Exercise aim:
Whatever appears in the records, retype it exactly, except for the pictures.

Available records Start Marker

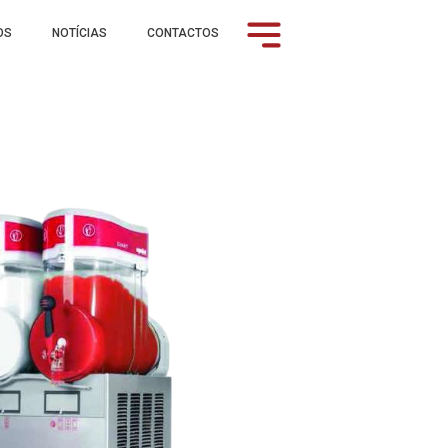
OS
NOTÍCIAS
CONTACTOS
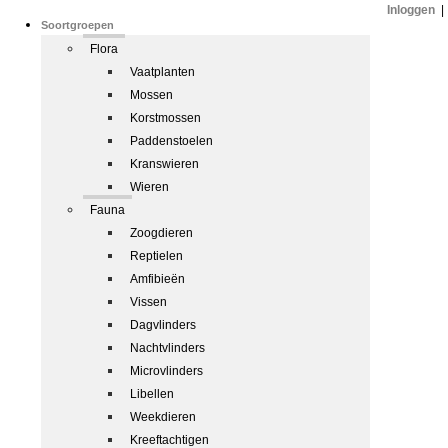
Inloggen
|
Soortgroepen
Flora
Vaatplanten
Mossen
Korstmossen
Paddenstoelen
Kranswieren
Wieren
Fauna
Zoogdieren
Reptielen
Amfibieën
Vissen
Dagvlinders
Nachtvlinders
Microvlinders
Libellen
Weekdieren
Kreeftachtigen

Available records End Marker

The completed task:
OS
NOTÍCIAS
CONTACTOS
Inloggen
|
Soortgroepen
Flora
Vaatplanten
Mossen
Korstmossen
Paddenstoelen
Kranswieren
Wieren
Fauna
Zoogdieren
Reptielen
Amfibieën
Vissen
Dagvlinders
Nachtvlinders
Microvlinders
Libellen
Weekdieren
Kreeftachtigen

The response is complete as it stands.